Saturday, April 15, 2006

tax day 2006

Well, I am just getting off my 2005 tax return, a tougher task than usual given that we actually bought and sold a few things this year, and I earned at least 50 cents of income beyond my regular Rutgers salary. April 15 is always an interesting time for tax professors, because you get to see the other side of taxes, i.e., the victim's as opposed to the perpetrator's perspective which is what we are typically exposed to. Herewith, a few random impressions:

1. You understand what they mean about complexity when you try to do your own return. Take the alternative minimum tax (AMT), for example. The AMT basically requires you to recalculate every aspect of your tax liability from scratch, but it is accompanied by a five-page set of perfectly useless instructions, and the IRS website does not even list a publication explaining how it works in understandable language. I have been teaching tax for twenty years, and I would estimate that I have perhaps a 10 percent chance of getting it right (although about a 100 percent chance of owing it, since almost every useful deduction seems to have become a "preference item" for AMT purposes). Is everyone else using Turbotax, or are they simply getting it wrong?

2. It's true what they say: the system really is stacked against the ordinary person. We sold a couple of stocks and were happy to have it taxed, for the most part, at "only" 15 percent. Yet I still can't explain to myself (let alone my class) why the money I work for is taxed at 30 percent or more and the money I sit back and watch come in gets taxed at only half that. I know all the theories--incentive, lock-in, inflation, all the rest of it--but when I see it in writing, it still seems rather odd. It's especially bad, since the same people who are hit by this unfairness are likely to be the ones who have most trouble figuring out their returns (see #1 above)--not exactly an enviable combination.

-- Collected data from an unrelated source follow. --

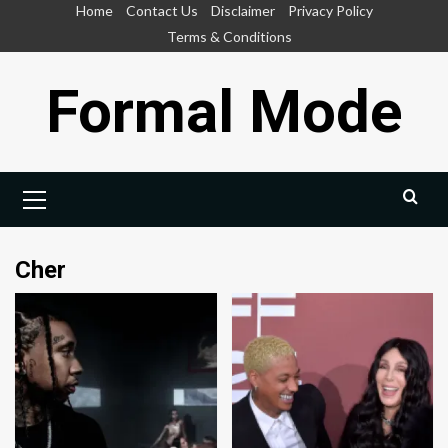
Skip
Home
Contact Us
Disclaimer
Privacy Policy
to
Terms & Conditions
content
Formal Mode
Primary
Menu
Cher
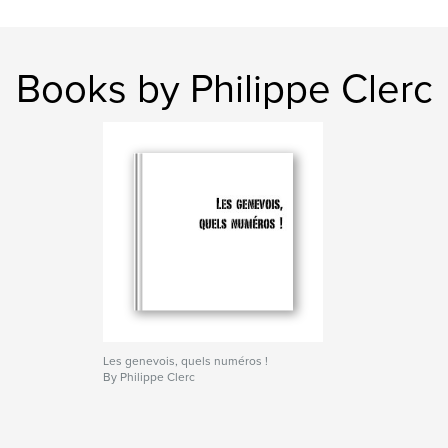
Books by Philippe Clerc
Les genevois, quels numéros !
By Philippe Clerc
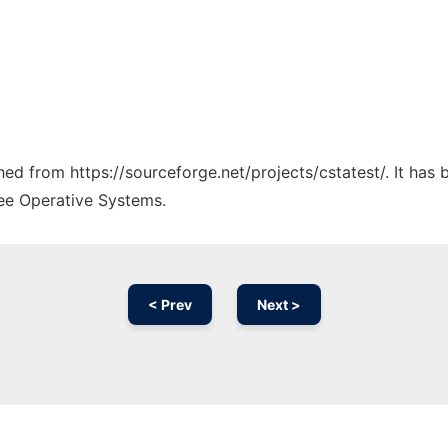
ched from https://sourceforge.net/projects/cstatest/. It has
ree Operative Systems.
< Prev
Next >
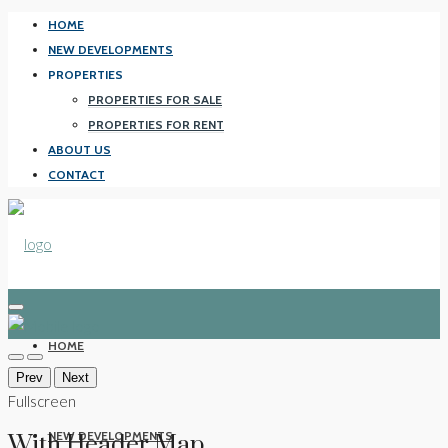
HOME
NEW DEVELOPMENTS
PROPERTIES
PROPERTIES FOR SALE
PROPERTIES FOR RENT
ABOUT US
CONTACT
HOME
Prev
Next
Fullscreen
NEW DEVELOPMENTS
With Header Map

3. Lest the above seem too liberal in orientation, I am reminded every year of how simply unpleasant it is to pay taxes, of the element of compulsion that lies behind it all despite our pious proclamations about the "voluntary" tax system. This is an element that we tax professors tend to ignore in our analyses: there is a big difference between paying for something of your own volition, however good or bad it may be, and paying for because somebody else says that you have to. We ignore this, I think, less out of ignorance than because there is no real way to quantify this effect: no way to say, well, I derive ten utiles out of the Government's use of my tax dollars but it really only five or six or seven because of the displeasure associated with the mandatory payment effect. I was once on a local talk show, and a caller seem confused about the difference between things his employer took from him (like pay cuts) and things that the Government took (like tax withholding). It occurred to me that, for him, there was no difference between them: they were both things he wanted that somebody else took from him; both elaborately rationalized forms of theft.

One way to bridge the gap between scholars and taxpayers might be to spend just a little bit more time on tax forms, as opposed to statutes and regulations, in the basic tax course. I always require my students to complete a Form 1040 in the first week of classes, but after that it tends to get lost. How about a final exam in which students are given a Form 1040 and the IRS website, and told to compute the taxpayer's AMT? As long as they can't use Turbotax.

1 Comments:

At 2:03 PM, Anonymous Anonymous said...

I think that for people in our position the alternatives really are TurboTax and an accountant. It's just too complicated for anyone but a tax professor to use paper and pencil. I'm starting to lean toward the accountant -- I get the sense that the return is beginning to stump TurboTax!